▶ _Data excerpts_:
+===+

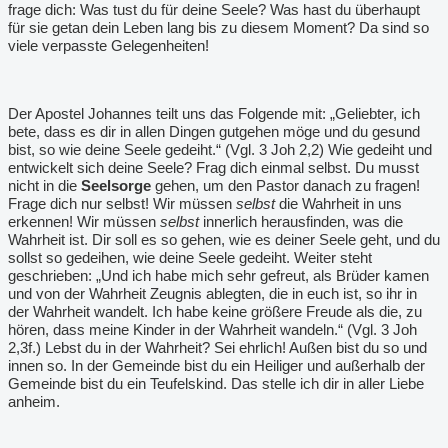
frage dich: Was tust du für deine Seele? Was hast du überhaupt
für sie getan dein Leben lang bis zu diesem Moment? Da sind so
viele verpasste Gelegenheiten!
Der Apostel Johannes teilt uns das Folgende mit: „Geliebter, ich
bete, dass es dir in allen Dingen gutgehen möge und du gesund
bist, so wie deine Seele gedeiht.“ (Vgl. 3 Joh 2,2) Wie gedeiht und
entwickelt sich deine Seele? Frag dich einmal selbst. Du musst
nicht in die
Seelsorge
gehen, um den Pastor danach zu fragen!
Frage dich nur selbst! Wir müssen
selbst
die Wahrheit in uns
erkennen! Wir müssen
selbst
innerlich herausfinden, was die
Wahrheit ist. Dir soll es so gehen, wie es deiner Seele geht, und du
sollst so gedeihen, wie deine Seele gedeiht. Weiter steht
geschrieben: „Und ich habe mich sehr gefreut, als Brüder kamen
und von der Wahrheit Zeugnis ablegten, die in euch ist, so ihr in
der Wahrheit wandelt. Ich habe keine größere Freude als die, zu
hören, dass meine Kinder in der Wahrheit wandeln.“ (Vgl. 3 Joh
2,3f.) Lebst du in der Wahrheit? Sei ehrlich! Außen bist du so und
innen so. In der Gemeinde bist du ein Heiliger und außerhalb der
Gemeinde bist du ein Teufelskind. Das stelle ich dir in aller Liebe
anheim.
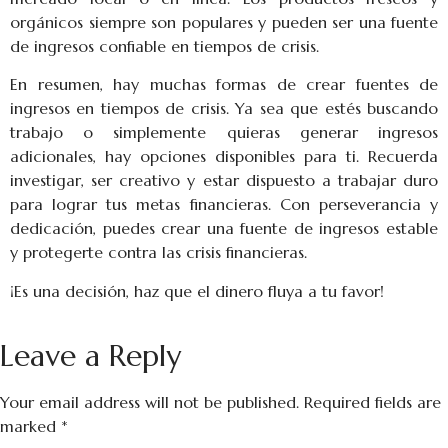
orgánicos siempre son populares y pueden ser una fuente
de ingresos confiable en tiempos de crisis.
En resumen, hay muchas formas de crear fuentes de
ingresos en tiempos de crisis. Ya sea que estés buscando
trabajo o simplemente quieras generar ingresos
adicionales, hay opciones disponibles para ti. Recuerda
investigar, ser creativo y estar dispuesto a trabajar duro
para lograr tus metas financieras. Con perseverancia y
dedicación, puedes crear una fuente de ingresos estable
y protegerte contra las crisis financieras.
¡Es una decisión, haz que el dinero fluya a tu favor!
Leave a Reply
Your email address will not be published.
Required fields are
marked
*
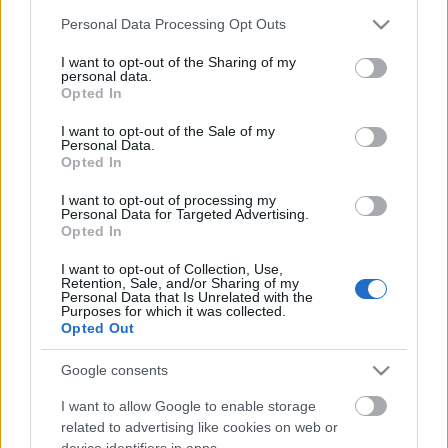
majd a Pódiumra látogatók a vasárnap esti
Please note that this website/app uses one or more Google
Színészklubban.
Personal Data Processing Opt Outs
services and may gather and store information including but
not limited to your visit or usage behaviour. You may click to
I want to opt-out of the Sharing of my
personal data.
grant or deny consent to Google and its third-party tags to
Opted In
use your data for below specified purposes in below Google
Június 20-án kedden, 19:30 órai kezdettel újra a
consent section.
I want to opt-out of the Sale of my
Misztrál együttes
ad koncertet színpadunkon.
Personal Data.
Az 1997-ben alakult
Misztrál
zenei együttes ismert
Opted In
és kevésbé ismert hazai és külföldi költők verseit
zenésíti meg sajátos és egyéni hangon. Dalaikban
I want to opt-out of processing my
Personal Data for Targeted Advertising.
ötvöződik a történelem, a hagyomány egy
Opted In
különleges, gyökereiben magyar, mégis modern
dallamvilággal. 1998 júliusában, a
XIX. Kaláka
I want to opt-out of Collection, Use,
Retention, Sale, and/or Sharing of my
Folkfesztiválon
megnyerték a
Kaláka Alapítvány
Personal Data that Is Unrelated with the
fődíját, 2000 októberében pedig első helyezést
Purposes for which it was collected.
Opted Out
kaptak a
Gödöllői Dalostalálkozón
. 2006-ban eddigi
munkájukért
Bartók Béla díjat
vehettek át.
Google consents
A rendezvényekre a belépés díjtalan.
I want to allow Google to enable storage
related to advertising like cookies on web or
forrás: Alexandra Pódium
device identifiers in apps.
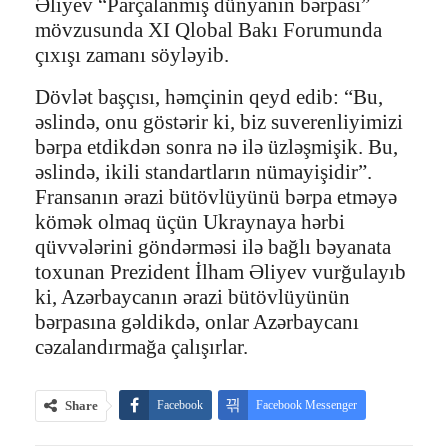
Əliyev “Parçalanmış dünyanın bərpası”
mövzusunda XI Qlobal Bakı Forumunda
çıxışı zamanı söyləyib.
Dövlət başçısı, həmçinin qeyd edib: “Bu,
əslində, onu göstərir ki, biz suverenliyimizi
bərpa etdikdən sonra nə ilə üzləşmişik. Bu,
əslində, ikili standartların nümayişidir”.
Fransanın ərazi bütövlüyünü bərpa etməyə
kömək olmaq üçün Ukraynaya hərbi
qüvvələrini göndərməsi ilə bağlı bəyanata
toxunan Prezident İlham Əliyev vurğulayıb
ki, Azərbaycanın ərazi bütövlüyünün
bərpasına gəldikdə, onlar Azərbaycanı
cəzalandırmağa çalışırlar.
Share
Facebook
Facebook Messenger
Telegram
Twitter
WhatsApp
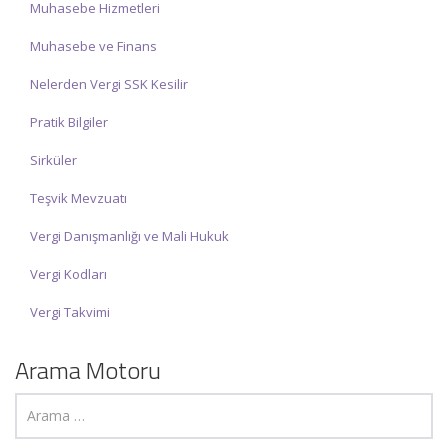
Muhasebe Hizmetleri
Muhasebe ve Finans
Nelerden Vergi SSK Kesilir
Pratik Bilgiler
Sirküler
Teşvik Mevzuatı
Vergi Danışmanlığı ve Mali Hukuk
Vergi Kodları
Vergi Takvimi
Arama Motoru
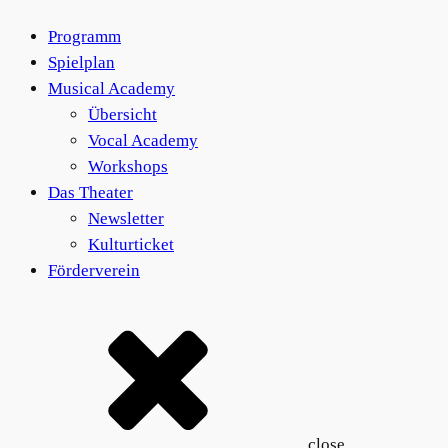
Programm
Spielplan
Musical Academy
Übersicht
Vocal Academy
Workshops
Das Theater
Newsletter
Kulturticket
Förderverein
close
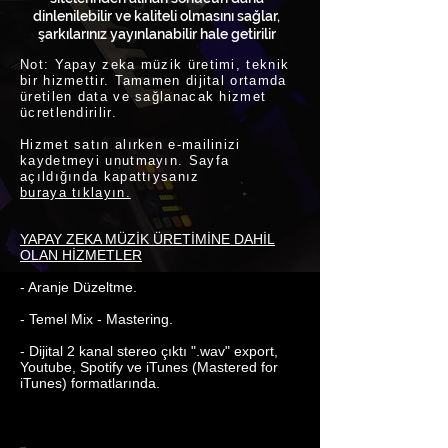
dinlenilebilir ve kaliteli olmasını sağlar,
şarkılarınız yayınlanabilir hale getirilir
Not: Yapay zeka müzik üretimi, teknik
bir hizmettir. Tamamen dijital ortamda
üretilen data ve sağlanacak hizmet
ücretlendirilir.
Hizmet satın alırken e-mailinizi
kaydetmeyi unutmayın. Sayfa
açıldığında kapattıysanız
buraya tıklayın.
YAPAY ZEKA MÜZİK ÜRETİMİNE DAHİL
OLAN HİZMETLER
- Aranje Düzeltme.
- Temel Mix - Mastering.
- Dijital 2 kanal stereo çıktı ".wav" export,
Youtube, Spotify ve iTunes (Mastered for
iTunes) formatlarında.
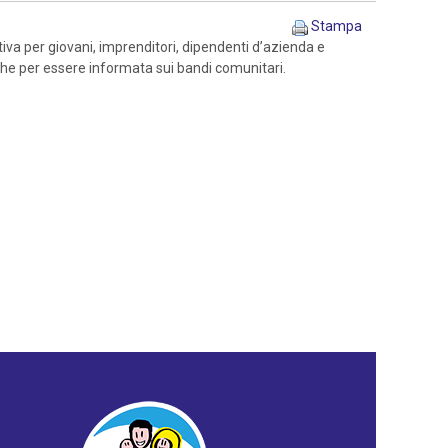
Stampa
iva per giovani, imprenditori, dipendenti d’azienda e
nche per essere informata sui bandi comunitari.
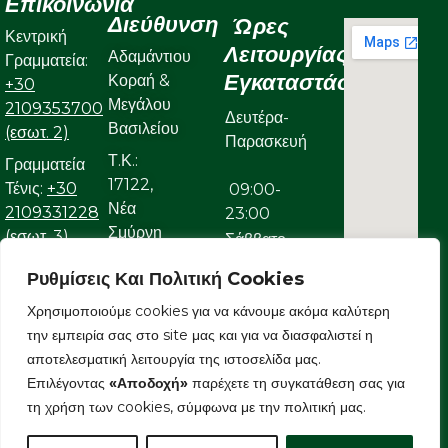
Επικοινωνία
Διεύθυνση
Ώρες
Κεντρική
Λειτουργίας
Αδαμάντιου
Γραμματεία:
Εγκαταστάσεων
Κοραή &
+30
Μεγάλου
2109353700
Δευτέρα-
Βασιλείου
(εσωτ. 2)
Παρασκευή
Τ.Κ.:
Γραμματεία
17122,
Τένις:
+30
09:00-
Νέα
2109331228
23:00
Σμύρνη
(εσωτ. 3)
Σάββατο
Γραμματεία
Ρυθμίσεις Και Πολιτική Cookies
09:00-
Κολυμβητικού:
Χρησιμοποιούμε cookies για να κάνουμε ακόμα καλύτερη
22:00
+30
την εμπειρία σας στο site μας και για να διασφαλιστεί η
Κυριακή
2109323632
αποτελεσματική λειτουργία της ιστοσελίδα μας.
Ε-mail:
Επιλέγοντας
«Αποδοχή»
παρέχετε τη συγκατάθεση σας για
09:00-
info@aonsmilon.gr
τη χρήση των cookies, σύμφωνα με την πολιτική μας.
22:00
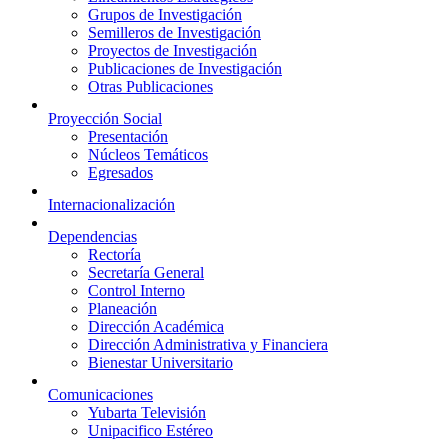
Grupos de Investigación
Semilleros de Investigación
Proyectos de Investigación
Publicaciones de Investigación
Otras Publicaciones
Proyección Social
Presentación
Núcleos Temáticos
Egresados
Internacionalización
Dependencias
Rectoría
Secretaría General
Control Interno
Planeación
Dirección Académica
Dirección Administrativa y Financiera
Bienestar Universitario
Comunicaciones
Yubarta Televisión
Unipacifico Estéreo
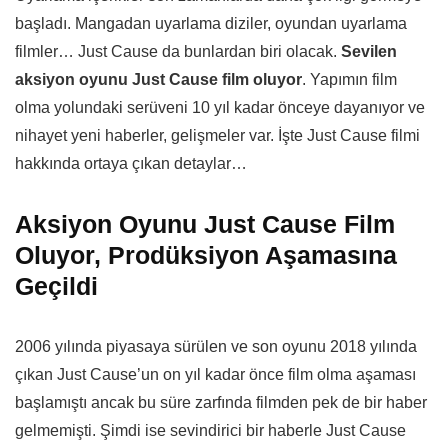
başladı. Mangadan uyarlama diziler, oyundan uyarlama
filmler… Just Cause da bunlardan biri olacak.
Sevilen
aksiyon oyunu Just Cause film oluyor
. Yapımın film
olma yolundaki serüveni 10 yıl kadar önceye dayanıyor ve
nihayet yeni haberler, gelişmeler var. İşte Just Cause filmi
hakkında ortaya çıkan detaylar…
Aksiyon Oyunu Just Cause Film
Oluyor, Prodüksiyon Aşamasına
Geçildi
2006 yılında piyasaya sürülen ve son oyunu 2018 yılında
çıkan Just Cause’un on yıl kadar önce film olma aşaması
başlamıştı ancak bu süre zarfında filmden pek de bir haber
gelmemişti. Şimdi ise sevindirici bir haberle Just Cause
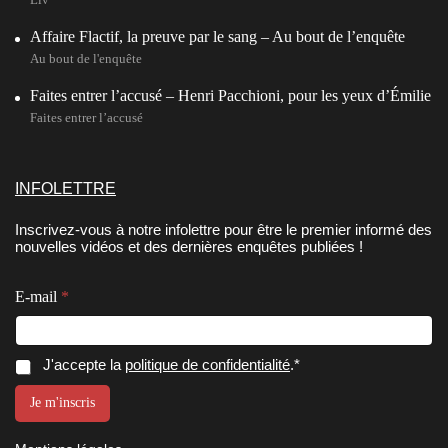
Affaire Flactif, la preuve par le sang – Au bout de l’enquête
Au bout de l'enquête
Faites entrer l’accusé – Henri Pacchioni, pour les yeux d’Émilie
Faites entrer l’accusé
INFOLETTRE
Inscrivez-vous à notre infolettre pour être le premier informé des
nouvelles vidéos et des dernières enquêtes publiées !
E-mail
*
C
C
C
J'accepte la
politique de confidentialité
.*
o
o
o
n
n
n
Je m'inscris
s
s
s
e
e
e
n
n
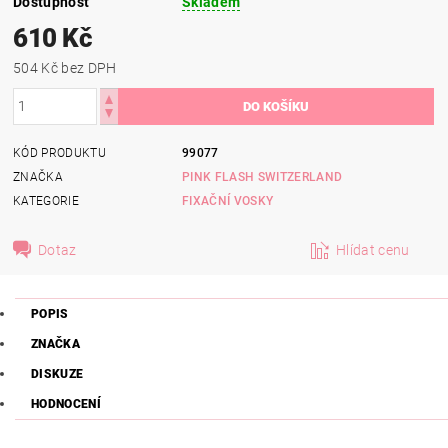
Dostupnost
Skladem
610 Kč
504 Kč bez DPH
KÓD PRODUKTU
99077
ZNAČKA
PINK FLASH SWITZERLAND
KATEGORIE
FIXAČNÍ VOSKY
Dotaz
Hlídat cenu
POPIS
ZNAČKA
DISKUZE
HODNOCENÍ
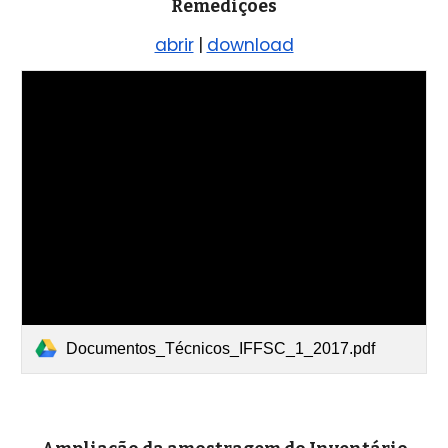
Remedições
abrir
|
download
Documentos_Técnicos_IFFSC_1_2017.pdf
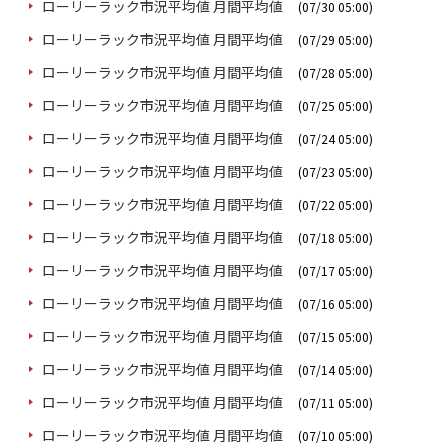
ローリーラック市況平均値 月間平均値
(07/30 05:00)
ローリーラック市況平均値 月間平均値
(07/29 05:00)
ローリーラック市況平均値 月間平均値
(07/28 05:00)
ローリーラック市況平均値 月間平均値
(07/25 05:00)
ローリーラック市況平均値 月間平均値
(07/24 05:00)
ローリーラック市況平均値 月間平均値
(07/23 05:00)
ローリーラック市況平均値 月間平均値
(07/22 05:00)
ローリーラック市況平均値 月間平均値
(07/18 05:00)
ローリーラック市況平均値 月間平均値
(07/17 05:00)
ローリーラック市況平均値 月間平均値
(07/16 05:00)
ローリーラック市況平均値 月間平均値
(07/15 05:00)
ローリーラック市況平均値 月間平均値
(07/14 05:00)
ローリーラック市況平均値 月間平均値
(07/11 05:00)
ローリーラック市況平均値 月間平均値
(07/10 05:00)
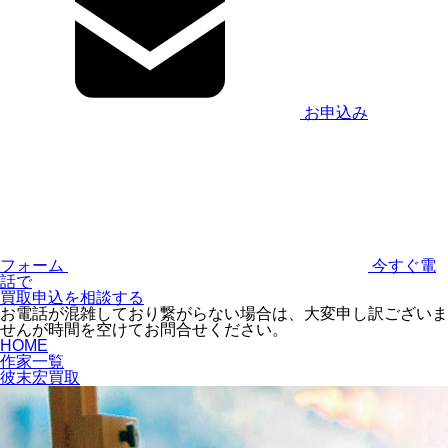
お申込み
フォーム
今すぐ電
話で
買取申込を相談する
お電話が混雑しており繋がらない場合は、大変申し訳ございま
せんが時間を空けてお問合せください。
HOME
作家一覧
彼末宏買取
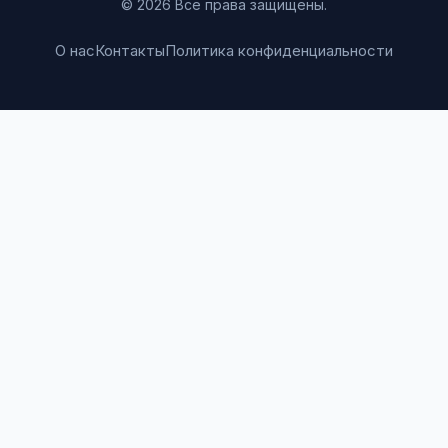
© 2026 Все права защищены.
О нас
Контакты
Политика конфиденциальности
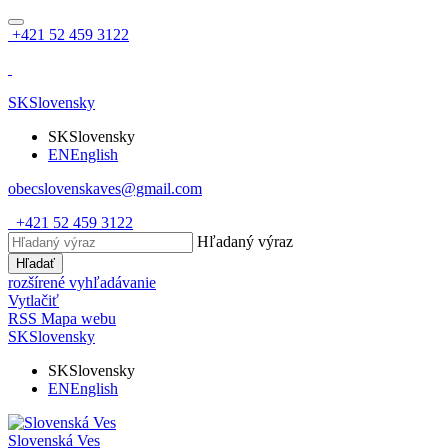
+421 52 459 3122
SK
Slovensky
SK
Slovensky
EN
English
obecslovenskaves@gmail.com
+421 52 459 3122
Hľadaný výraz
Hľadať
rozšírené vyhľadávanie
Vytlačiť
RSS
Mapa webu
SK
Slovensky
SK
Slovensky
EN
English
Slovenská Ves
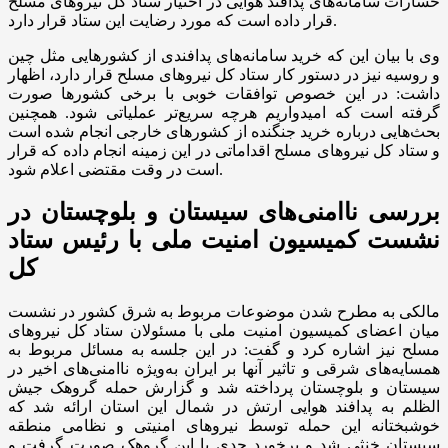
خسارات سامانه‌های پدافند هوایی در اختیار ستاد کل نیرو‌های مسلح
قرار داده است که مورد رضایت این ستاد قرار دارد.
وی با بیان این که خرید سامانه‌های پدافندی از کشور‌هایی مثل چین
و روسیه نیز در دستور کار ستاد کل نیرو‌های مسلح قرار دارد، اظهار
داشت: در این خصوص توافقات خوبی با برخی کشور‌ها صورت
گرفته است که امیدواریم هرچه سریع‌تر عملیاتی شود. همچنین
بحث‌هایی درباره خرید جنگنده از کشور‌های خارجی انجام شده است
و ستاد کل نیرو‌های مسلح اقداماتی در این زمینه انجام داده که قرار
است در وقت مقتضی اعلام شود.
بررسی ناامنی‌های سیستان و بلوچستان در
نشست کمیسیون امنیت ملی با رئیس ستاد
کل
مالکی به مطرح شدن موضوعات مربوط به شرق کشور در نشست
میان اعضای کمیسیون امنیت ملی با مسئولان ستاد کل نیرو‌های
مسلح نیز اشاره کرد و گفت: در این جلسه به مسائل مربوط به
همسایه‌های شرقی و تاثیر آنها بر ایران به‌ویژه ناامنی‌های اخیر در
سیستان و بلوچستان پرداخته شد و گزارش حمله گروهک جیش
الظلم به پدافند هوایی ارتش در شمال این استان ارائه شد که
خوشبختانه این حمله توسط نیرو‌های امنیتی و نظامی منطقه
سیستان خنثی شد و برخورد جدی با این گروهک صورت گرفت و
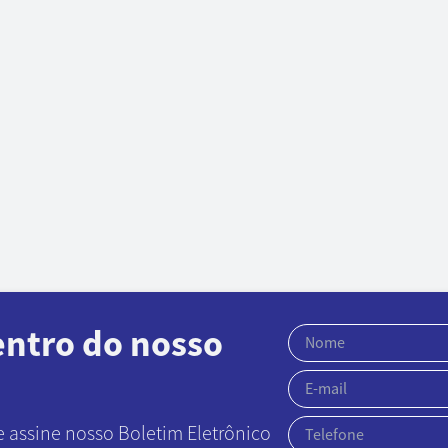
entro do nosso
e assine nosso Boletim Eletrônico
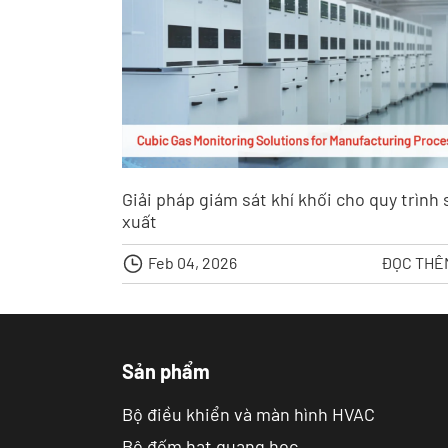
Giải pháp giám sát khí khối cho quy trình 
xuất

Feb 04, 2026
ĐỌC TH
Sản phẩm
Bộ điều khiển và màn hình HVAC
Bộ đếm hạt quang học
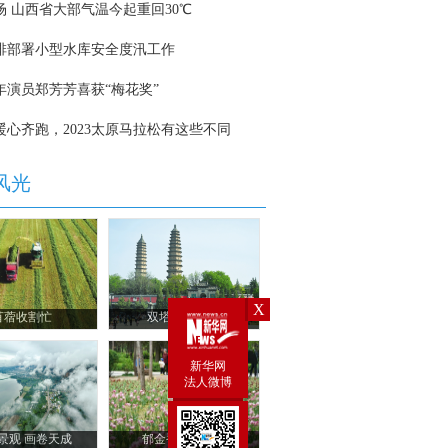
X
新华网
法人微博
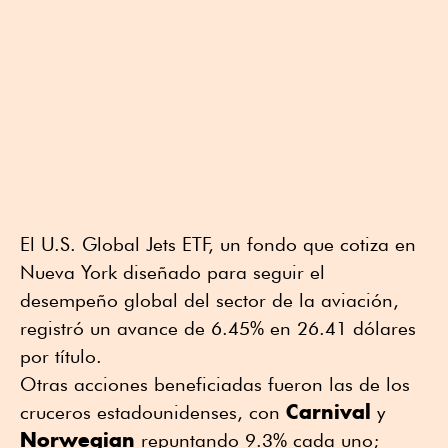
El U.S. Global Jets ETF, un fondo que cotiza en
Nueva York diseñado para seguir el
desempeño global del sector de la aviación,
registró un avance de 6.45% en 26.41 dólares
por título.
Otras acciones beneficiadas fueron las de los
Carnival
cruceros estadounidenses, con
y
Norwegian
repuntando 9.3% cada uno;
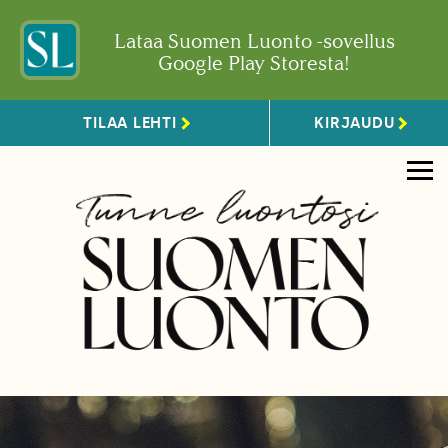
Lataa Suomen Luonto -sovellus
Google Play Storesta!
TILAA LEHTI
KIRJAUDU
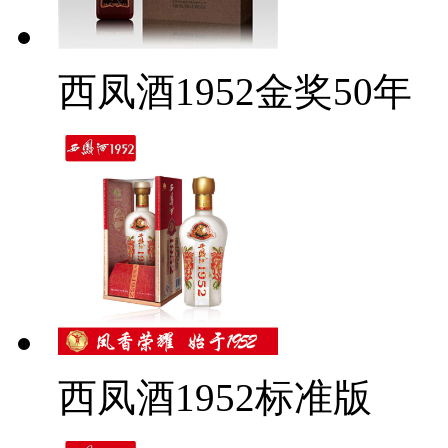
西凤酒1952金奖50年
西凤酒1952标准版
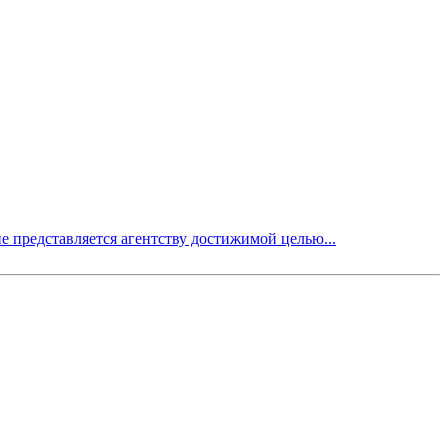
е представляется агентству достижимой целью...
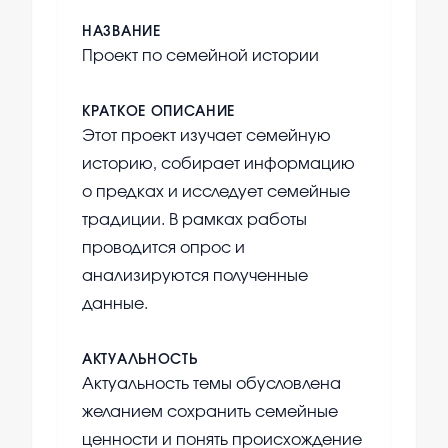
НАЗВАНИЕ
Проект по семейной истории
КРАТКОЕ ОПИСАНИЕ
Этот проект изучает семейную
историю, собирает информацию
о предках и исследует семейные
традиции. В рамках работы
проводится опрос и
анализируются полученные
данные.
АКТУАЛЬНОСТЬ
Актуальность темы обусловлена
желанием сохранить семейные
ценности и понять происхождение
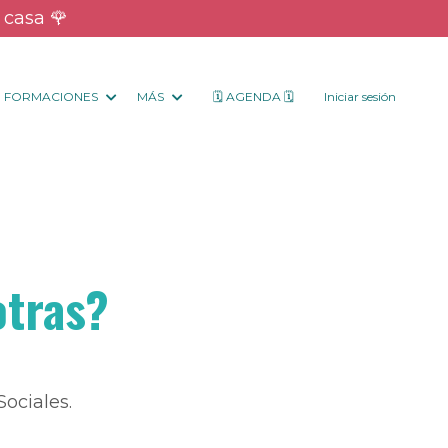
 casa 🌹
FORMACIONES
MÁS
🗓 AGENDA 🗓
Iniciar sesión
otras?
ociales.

+===+

▶ _Problem statement_:
The lines above starting at the one that holds "Gemeinde bist du ein Teufelskind." and ending at the one that holds "trabajo o simplemente" are to be written out exactly, ends included, and no pictures are to be copied.

▶ _Solution for this task_:
Gemeinde bist du ein Teufelskind. Das stelle ich dir in aller Liebe
anheim.
orgánicos siempre son populares y pueden ser una fuente
de ingresos confiable en tiempos de crisis.
En resumen, hay muchas formas de crear fuentes de
ingresos en tiempos de crisis. Ya sea que estés buscando
trabajo o simplemente quieras generar ingresos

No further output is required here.